Le pape, qui aime autant se faire baiser la chaussure que trousser allègrement sa dulcinée, est doté d'une progéniture qui, à notre époque, aurait justifié une intervention des services sociaux : son fils aîné, Juan, est un abruti congénital infoutu de commander la Garde Suisse. Sa fille, Lucrèce, d'une bêtise insondable, semble toujours avoir vu la Vierge, bien qu'elle s'efforce en vain de se faire culbuter par son propre époux. Le ponpon revient à Cesare, fou dangereux parfaitement pervers et allumé, dont on a du mal à imaginer qu'il put servir de modèle au Prince de Machiavel, et encore moins au ténébreux héros d'Assassin's Creed.

On l'a compris, l'intérêt de la série ne doit rien à ses personnages. Ce qui fait son charme indéniable, c'est la vitesse à laquelle les scènes de sexe et de violence s'enchainent et se succèdent, à un rythme dont le minutage soigneusement étudié semble sorti d'un programme informatique de fidélisation. Passe que le pape fornique et paillarde sans cesse, voire qu'il engendre une fille à quelques mètres du trône de saint Pierre. Passe que le fils, Cesare, soit brutalement sodomisé par le même rejeton de bonne famille auquel il a coupé un doigt quelques épisodes auparavant, lequel se venge légitimement de cet affront selon le principe de la riposte graduée. Ou bien, que la paire de testicules d'un capitaine français, qui avait imprudemment et brièvement honoré de ses ardeurs la maîtresse du pape, atterrisse sur la table de nuit du Saint Père. Lequel, devant l'audace du geste et de peur que la même mésaventure ne lui arrive, pardonne l'offense à sa douce. Passe que le très délicat Juan dépucèle à coup de majeur trempé dans la vinasse une demoiselle de compagnie, laquelle se jette aussitôt par la fenêtre avec son honneur perdu. Tout cela, c'est de la gnognotte.
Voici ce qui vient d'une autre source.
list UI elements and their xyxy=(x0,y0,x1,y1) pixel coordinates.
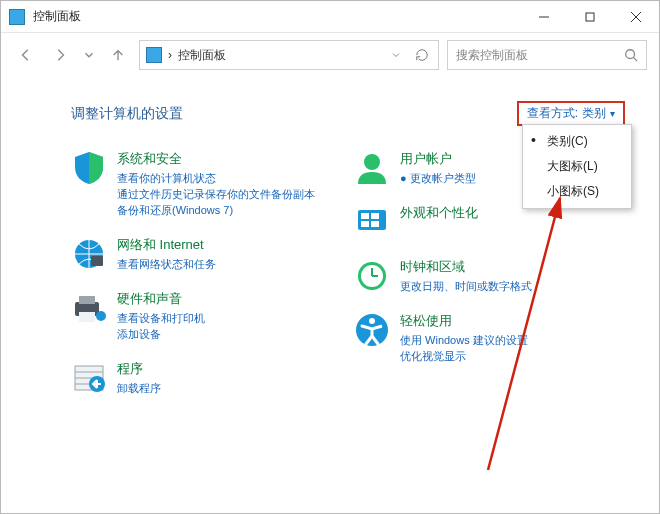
category-title[interactable]: 硬件和声音 xyxy=(117,290,342,308)
category-ease-of-access: 轻松使用 使用 Windows 建议的设置 优化视觉显示 xyxy=(354,312,625,364)
category-link[interactable]: 更改日期、时间或数字格式 xyxy=(400,278,625,294)
chevron-down-icon: ▾ xyxy=(610,108,615,119)
category-title[interactable]: 轻松使用 xyxy=(400,312,625,330)
svg-point-17 xyxy=(364,154,380,170)
svg-rect-1 xyxy=(586,13,594,21)
view-by-label: 查看方式: xyxy=(527,105,578,122)
svg-rect-20 xyxy=(371,213,379,219)
address-bar[interactable]: › 控制面板 xyxy=(139,40,439,70)
address-dropdown[interactable] xyxy=(386,45,406,65)
category-title[interactable]: 时钟和区域 xyxy=(400,258,625,276)
menu-item-small-icons[interactable]: 小图标(S) xyxy=(523,179,631,204)
close-button[interactable] xyxy=(613,1,659,33)
printer-icon xyxy=(71,290,107,326)
svg-point-11 xyxy=(96,311,106,321)
breadcrumb-sep: › xyxy=(168,48,172,62)
page-heading: 调整计算机的设置 xyxy=(71,105,183,123)
forward-button[interactable] xyxy=(47,41,73,69)
svg-rect-21 xyxy=(361,221,369,227)
category-programs: 程序 卸载程序 xyxy=(71,360,342,396)
svg-rect-9 xyxy=(79,296,95,304)
navbar: › 控制面板 搜索控制面板 xyxy=(1,33,659,77)
category-link[interactable]: 查看网络状态和任务 xyxy=(117,256,342,272)
globe-icon xyxy=(71,236,107,272)
clock-icon xyxy=(354,258,390,294)
back-button[interactable] xyxy=(13,41,39,69)
view-by-dropdown[interactable]: 查看方式: 类别 ▾ xyxy=(517,101,625,126)
svg-rect-10 xyxy=(79,312,95,322)
programs-icon xyxy=(71,360,107,396)
view-by-value: 类别 xyxy=(582,105,606,122)
breadcrumb[interactable]: 控制面板 xyxy=(178,47,226,64)
category-title[interactable]: 网络和 Internet xyxy=(117,236,342,254)
up-button[interactable] xyxy=(105,41,131,69)
search-input[interactable]: 搜索控制面板 xyxy=(447,40,647,70)
search-placeholder: 搜索控制面板 xyxy=(456,47,624,64)
category-link[interactable]: 查看你的计算机状态 xyxy=(117,170,342,186)
search-icon xyxy=(624,48,638,62)
window-title: 控制面板 xyxy=(33,8,521,25)
user-icon xyxy=(354,150,390,186)
appearance-icon xyxy=(354,204,390,240)
category-title[interactable]: 程序 xyxy=(117,360,342,378)
category-appearance: 外观和个性化 xyxy=(354,204,625,240)
svg-rect-7 xyxy=(91,256,103,266)
category-link[interactable]: 通过文件历史记录保存你的文件备份副本 xyxy=(117,186,342,202)
category-title[interactable]: 系统和安全 xyxy=(117,150,342,168)
recent-dropdown[interactable] xyxy=(81,41,97,69)
svg-rect-19 xyxy=(361,213,369,219)
category-link[interactable]: 备份和还原(Windows 7) xyxy=(117,202,342,218)
svg-line-5 xyxy=(634,58,638,62)
category-link[interactable]: 查看设备和打印机 xyxy=(117,310,342,326)
category-hardware: 硬件和声音 查看设备和打印机 添加设备 xyxy=(71,290,342,342)
menu-item-category[interactable]: 类别(C) xyxy=(523,129,631,154)
maximize-button[interactable] xyxy=(567,1,613,33)
view-by-menu: 类别(C) 大图标(L) 小图标(S) xyxy=(522,124,632,209)
control-panel-icon xyxy=(9,9,25,25)
titlebar: 控制面板 xyxy=(1,1,659,33)
svg-point-28 xyxy=(369,318,375,324)
category-link[interactable]: 优化视觉显示 xyxy=(400,348,625,364)
category-column-left: 系统和安全 查看你的计算机状态 通过文件历史记录保存你的文件备份副本 备份和还原… xyxy=(71,150,342,396)
menu-item-large-icons[interactable]: 大图标(L) xyxy=(523,154,631,179)
shield-icon xyxy=(71,150,107,186)
category-link[interactable]: 添加设备 xyxy=(117,326,342,342)
accessibility-icon xyxy=(354,312,390,348)
svg-rect-22 xyxy=(371,221,379,227)
svg-point-4 xyxy=(626,50,635,59)
category-link[interactable]: 卸载程序 xyxy=(117,380,342,396)
category-clock-region: 时钟和区域 更改日期、时间或数字格式 xyxy=(354,258,625,294)
refresh-button[interactable] xyxy=(412,45,432,65)
minimize-button[interactable] xyxy=(521,1,567,33)
control-panel-icon xyxy=(146,47,162,63)
category-system-security: 系统和安全 查看你的计算机状态 通过文件历史记录保存你的文件备份副本 备份和还原… xyxy=(71,150,342,218)
category-link[interactable]: 使用 Windows 建议的设置 xyxy=(400,332,625,348)
category-network: 网络和 Internet 查看网络状态和任务 xyxy=(71,236,342,272)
Le triplé gagnant, me semble-t-il, est l'incomparable dialogue entre Juan, poète à ses heures, et sa propre sœur, à laquelle il ordonne de lui pratiquer une fellation, afin qu'elle ne perde pas la main, si je puis dire, en l'absence de leur très saint père. Si le porno est doublement crypté sur Canal, rassurez vous, vos enfants peuvent quand même avoir les meilleurs moments de Borgia en audio s'ils ne sont pas encore couchés. Sinon, il y a toujours la possibilité de mettre en VO ou de baisser le son.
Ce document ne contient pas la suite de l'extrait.